Wednesday, November 6, 2013

Observing All Saints Day/All Souls Day via a Bukit Brown Heritage Walk...

I went for my second heritage walk at Bukit Brown last Sunday. It was the weekend for All Saints Day and All Souls Day and I thought, "What could be a better way to observe both days than by doing a walk at the cemetery?" Hehe! Luckily, Kok Kuan told me about the heritage walk.

Just to refresh, Bukit Brown is the old Chinese cemetery located between Lornie Road and Mount Plesant Road. It was the final resting place of many Hokkiens and Teochews between the 1920s up until its closure in 1973. Close to 100,000 tombs are found in the cemetery.
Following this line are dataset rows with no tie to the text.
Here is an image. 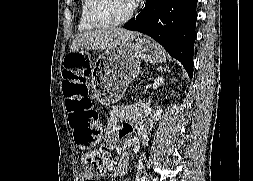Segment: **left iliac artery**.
Returning a JSON list of instances; mask_svg holds the SVG:
<instances>
[{
	"instance_id": "left-iliac-artery-1",
	"label": "left iliac artery",
	"mask_w": 253,
	"mask_h": 181,
	"mask_svg": "<svg viewBox=\"0 0 253 181\" xmlns=\"http://www.w3.org/2000/svg\"><path fill=\"white\" fill-rule=\"evenodd\" d=\"M141 181H147L146 178H145V176H143V177L141 178Z\"/></svg>"
}]
</instances>
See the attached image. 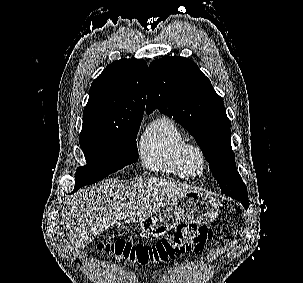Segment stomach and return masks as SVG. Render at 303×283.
Returning a JSON list of instances; mask_svg holds the SVG:
<instances>
[{
  "mask_svg": "<svg viewBox=\"0 0 303 283\" xmlns=\"http://www.w3.org/2000/svg\"><path fill=\"white\" fill-rule=\"evenodd\" d=\"M217 200L205 193L191 191L178 196L151 216L140 222L142 234L158 238L172 230L178 222L207 224L218 215Z\"/></svg>",
  "mask_w": 303,
  "mask_h": 283,
  "instance_id": "0dacf381",
  "label": "stomach"
}]
</instances>
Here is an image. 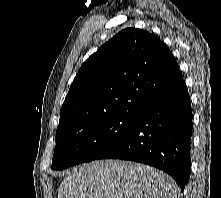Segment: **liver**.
<instances>
[{"label": "liver", "mask_w": 221, "mask_h": 198, "mask_svg": "<svg viewBox=\"0 0 221 198\" xmlns=\"http://www.w3.org/2000/svg\"><path fill=\"white\" fill-rule=\"evenodd\" d=\"M179 188L162 171L130 161H93L75 167L58 198H177Z\"/></svg>", "instance_id": "liver-1"}]
</instances>
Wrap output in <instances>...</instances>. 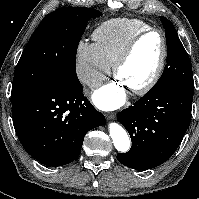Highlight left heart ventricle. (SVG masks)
Here are the masks:
<instances>
[{"instance_id": "obj_1", "label": "left heart ventricle", "mask_w": 199, "mask_h": 199, "mask_svg": "<svg viewBox=\"0 0 199 199\" xmlns=\"http://www.w3.org/2000/svg\"><path fill=\"white\" fill-rule=\"evenodd\" d=\"M162 51L160 36L152 33L144 37L122 65L118 79L128 90L146 83L154 73Z\"/></svg>"}]
</instances>
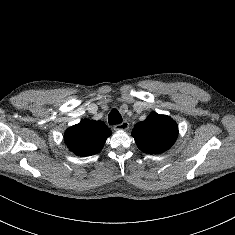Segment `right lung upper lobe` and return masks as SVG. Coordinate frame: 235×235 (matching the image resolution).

Today, Bukit Brown Cemetery is in danger of being cleared for site redevelopment. A huge section will be affected by plans for a highway that will cut across the cemetery. Given the rich cultural and historical significance of the cemetery, a group of Singaporeans organised themselves in an effort to "Save Bukit Brown."

Going back to the weekend heritage walk, I initially thought it was going to be similar to the first one I went for along with Kok Kuan and his friend Norman. After the brief intro given by one of the Bukit Brown volunteers, I was excited that the tour will cover other hills of the cemetery and newly discovered tombs. Mr. Raymond Goh led the tour. He is probably the most dedicated, most committed guy to doing research about Bukit Brown.

During the first tour that I joined, most of the tombs we visited were of notable Peranakans since the tour was conducted for the Peranakan Society (I think).

This time, the tombs we visited were of different individuals who contributed to Singapore history. Perhaps the most interesting for me this time was visiting the graves of Wee Keng Yeow and his wife. The tomb is still well-maintained. What was interesting for me was learning that Mr. Wee Keng Yeow was the local founder of the Tian It Remittance Agency.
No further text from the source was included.